Friday, February 14, 2014

Sapporo Yukimatsuri

We've been meaning to go to the Yukimatsuri (snow festival) for a couple years, and things finally lined up. It happens in park spaces in downtown Sapporo, on the northern island of Hokkaido. What is Sapporo like? Here's a taste of the streets (not pictured: walking on icy sidewalk, partially blinded by wind and snow), the food, and some of the things we've seen.



We arrived for the very beginning of the festival, so the good part was getting a bunch of photos without having to fight ridiculous crowds of people. The bad part was that not everything was open for business the first night and some of the sculptures were finished after we left. It evens out, I think.

The sculptures were impressive, as you would expect them to be. (To see a larger version, click the gear at the top right and select "view full resolution".)



The larger ones had colored lights, a couple had light shows at night. This one, representing a historic mausoleum in India, took the idea of a light show and ran with it, going full on with projection mapping.


My favorite part of the sculptures may have been seeing the ones that weren't finished yet. Some of the country-representative, car-sized sculptures were finished after we left, but there was an ice sculpting competition down a major road that had a 24-hour deadline, so we could see the Before and After versions.

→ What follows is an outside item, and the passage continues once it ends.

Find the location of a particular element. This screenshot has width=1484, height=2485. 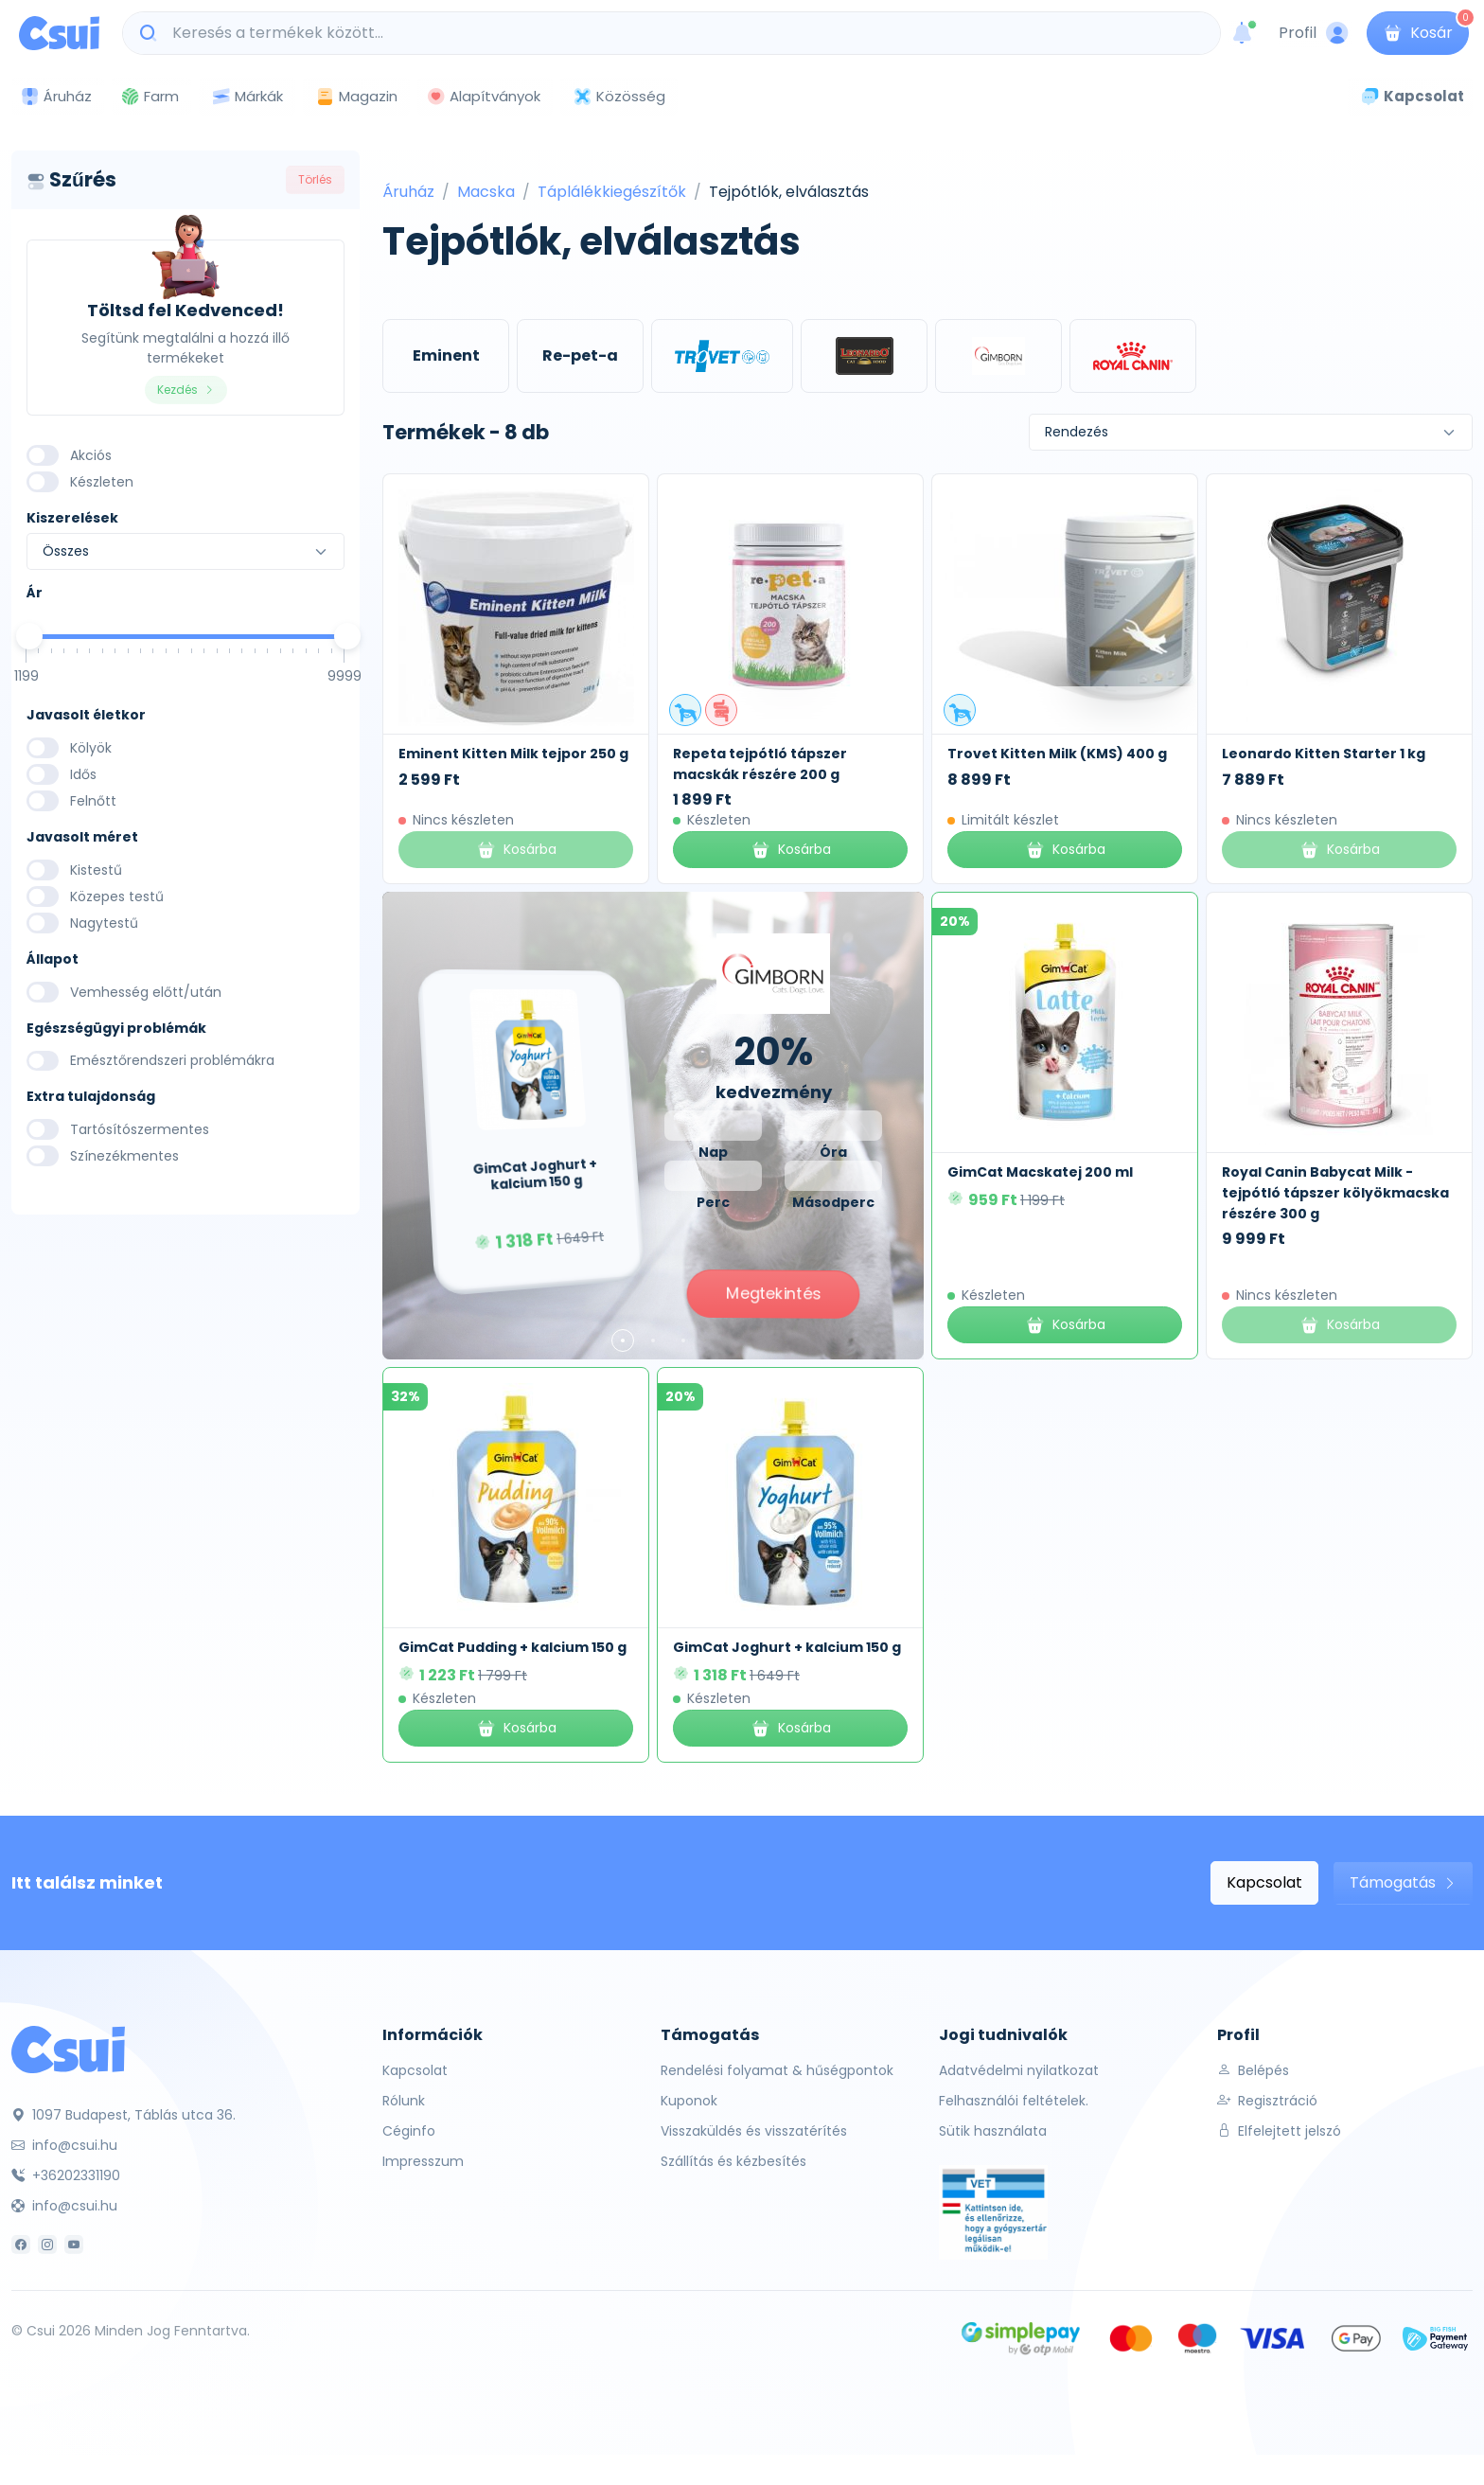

There was another location of sculptures, sharing grounds with a pavilion of vendor and company-sponsored booths and bouncy castles for kids, plus some outdoor activities.

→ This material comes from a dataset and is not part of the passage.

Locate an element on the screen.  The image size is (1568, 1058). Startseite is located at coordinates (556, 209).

Sculptures, snow-covered shrubs, and a couple class field trips. Out of sight is the Cup Noodle-sponsored train for kids.

These sculptures are a little rougher, not having the buildings around to shelter them from the elements.

Cheerleader hippos?

The one on the far right is a weeping person wearing a comedy mask. Pretty deep for a snow sculpture.

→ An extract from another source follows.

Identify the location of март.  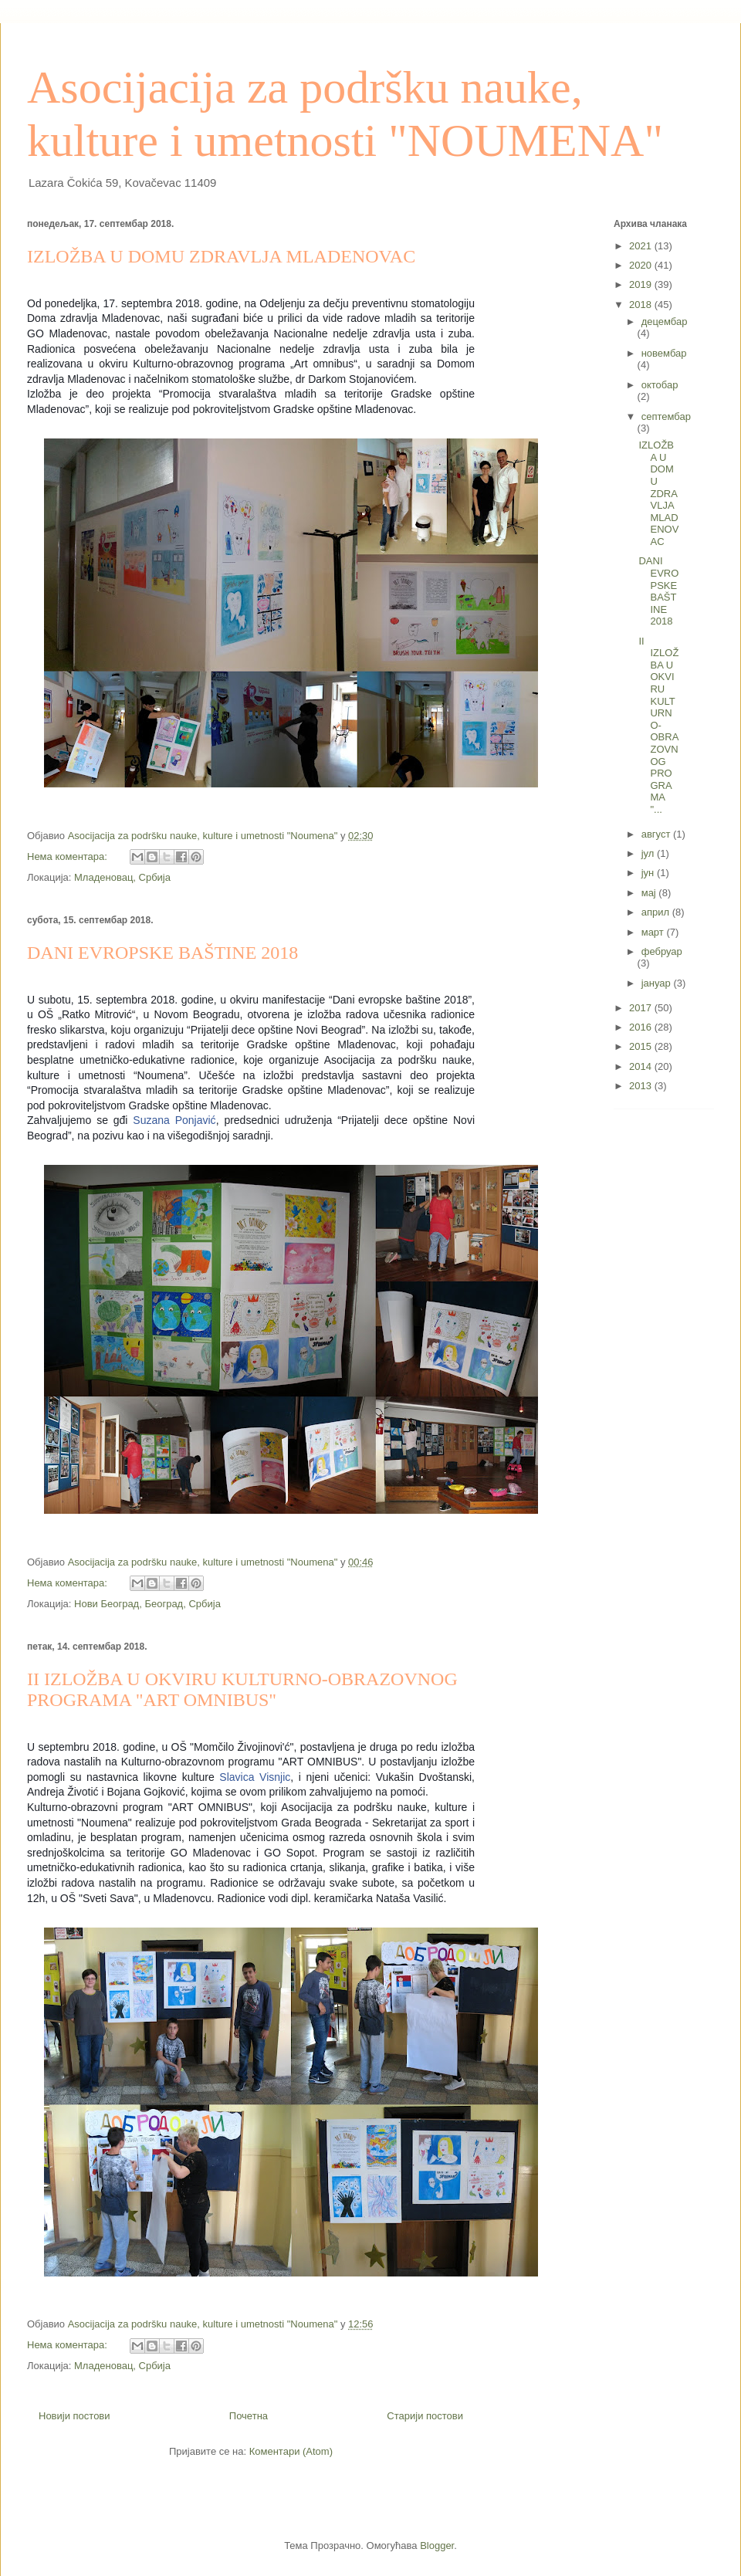
(654, 932).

They had snow tubing! Just like I was a kid, other than the perfectly manicured lanes and 45-minute wait in line.




The other thing we did that I didn't get photos of was riding in an inflatable raft pulled by a snowmobile around a quarter mile loop. It was fun, but pictures would have been mostly white and incredibly blurry.


What else does one do in Sapporo, you might ask? Take a tour of the Ishiya Chocolate Factory! At first glance, it's a little weird. But then you start the tour and it's pretty neat. Then is gets weird again, until the courtyard doesn't seem out of place at all.



That last photo of the Clione (Sea Angels) doesn't quite capture the weirdness in this aquarium. Video does a better job.




And this concludes our tour of the Ishiya Chocolate Factory and this description of our trip to the Sapporo Yukimatsuri.